DAI PALAZZI

Renzi-Chiamparino, il gioco delle parti

Il premier mostra il pugno di ferro all’incontro con le Regioni: “I miliardi restano 4, ma pronto a esaminare le vostre proposte”. Il governatore: “Resto un suo sostenitore, normale dialettica istituzionale”. Una commedia che fa comodo a entrambi - VIDEO

“Non c'è spazio per una mediazione, i miliardi sono quattro. Da qui due strade: o lo scontro o ci sono proposte alternative su cui si lavora in queste ore”, ha esordito Matteo Renzi nell’aprire l’incontro nella Sala Verde di Palazzo Chigi davanti a un Sergio Chiamparino ancor più sornione del solito. Il clima è diplomatico, nonostante gli scontri degli ultimi giorni, e il premier e il presidente delle Regioni si danno del tu.
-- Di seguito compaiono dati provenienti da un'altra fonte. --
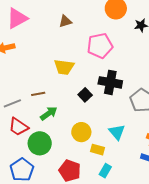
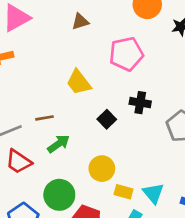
yellow trapezoid: (64, 67) -> (79, 82), turned 45
black cross: (110, 82) -> (140, 103), size x0.7
cyan triangle: (117, 132) -> (153, 193), moved
green circle: (40, 143) -> (59, 195), moved

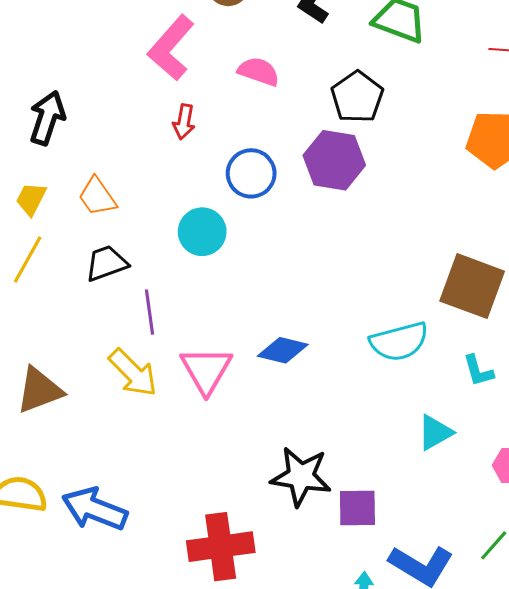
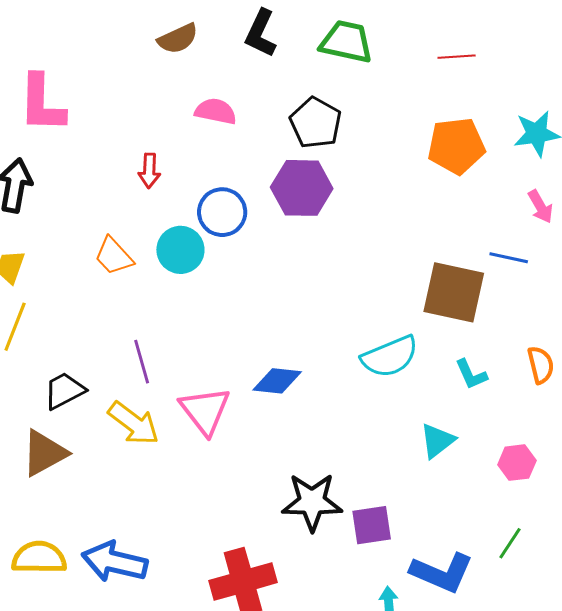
pink L-shape: (171, 48) -> (42, 104), moved, turned -32
orange trapezoid: (97, 197) -> (114, 256), moved
cyan circle: (202, 232) -> (180, 250), moved
black trapezoid: (106, 263) -> (64, 391), moved

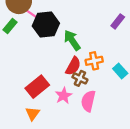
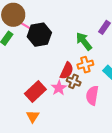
green arrow: (72, 40) -> (84, 41), moved
pink star: (64, 96) -> (59, 88), moved
pink semicircle: (88, 101) -> (92, 95), moved

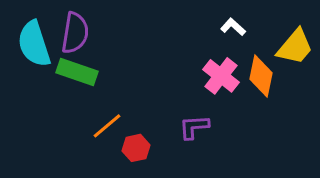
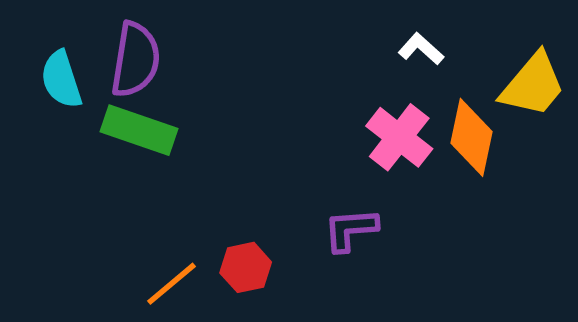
cyan semicircle: (34, 44) -> (61, 80), size x0.7
orange line: (107, 126) -> (172, 284), moved

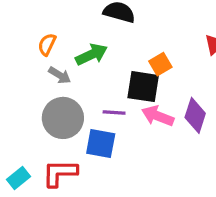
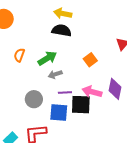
gray arrow: (60, 75) -> (55, 74), moved, turned 136
black square: (143, 87) -> (81, 105), moved
gray circle: (63, 118) -> (34, 99), size x0.7

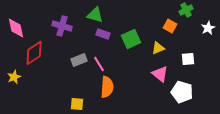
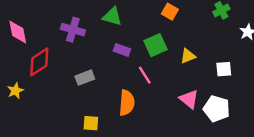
orange square: (170, 26) -> (170, 12), moved
purple rectangle: (103, 34) -> (122, 50), moved
gray rectangle: (79, 60) -> (85, 78), moved
pink line: (99, 64) -> (145, 75), moved
pink triangle: (160, 74) -> (189, 99), moved

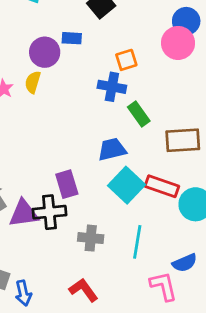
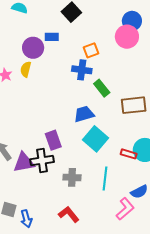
red rectangle: (162, 186) -> (129, 154), moved, size x0.7
pink L-shape: (164, 286) -> (125, 209), turned 65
D’altra parte, ha dichiarato qualche ora fa il governatore piemontese, “i rapporti con Renzi sono quelli di sempre: da una parte c’è il sostegno politico al Governo, dall’altra c’è un rapporto istituzionale che tiene conto delle differenze. E comunque mi considero sempre un suo sostenitore”. E va bene, non sarà alla Leopolda questo weekend perché “ho diversi impegni sul territorio”, ma l’appoggio al giovane rottamatore non è in discussione. Uno scambio di ruoli, insomma, che fa gioco a entrambi: Renzi può contare su un “sindacalista” delle Regioni più che amico, Chiamparino su un trattamento “di favore” da parte dell’esecutivo per tentare di mettere una pezza alla disastrata situazione dei conti di piazza Castello.

 

Oltre a Renzi per il governo erano seduti al tavolo il ministro degli Affari regionali Maria Carmela Lanzetta, il sottosegretario alla Presidenza del Consiglio, Graziano Delrio, quello agli Affari regionali Gianclaudio Bressa; sul lato delle Regioni ci sono tutti i governatori, a parte la Lombardia per cui è presente Massimo Garavaglia, coordinatore degli assessori regionali. “Sui costi standard, se voi ci siete, io ci sono – ha attaccato Renzi -. Noi interveniamo solo ex post se le cose non vanno. Se avete una risposta seria, rigorosa, noi ci siamo”. Per poi aggiungere: “Per me la strada è la trasparenza totale di tutte le spese online, dal governo alle Regioni”. Una sfida accolta di buon grado dal presidente del Piemonte che, al termine del vertice ha spiegato che “la lettera e lo spirito” del cosiddetto “lodo Chiamparino” “è quello di rendere sostenibile la manovra evitando ricadute sia di tagli che aumenti della fiscalità. Rispettare i saldi non vuol dire che questi siano fatti solo di tagli”. È stato incontro “simpatico nei toni che è sempre un aspetto non irrilevante della politica” ha tenuto a precisare il governatore. “Alcuni scambi schietti di battute non hanno intaccato il clima e il rispetto politico. L'incontro è stato approfondito con una presenza impegnata del primo ministro, che ringrazio. Il punto di convergenza per ora è stato quello che Renzi ha definito il Lodo Chiamparino, ovvero una proposta che in una settimana punti a un lavoro congiunto per una manovra sostenibile”.

 

Fuori dall'ufficialità, in conferenza stampa Chiamparino e Delrio hanno dato vita a un siparietto non proprio ortodosso. Nel fuorionda, prima di iniziare, il braccio destro di Renzi si è rivolto a Chiamparino con uno stupefacente: "Comincio io con delle banalità, dopo però se vuoi continuare tu a me non me ne frega un cazzo".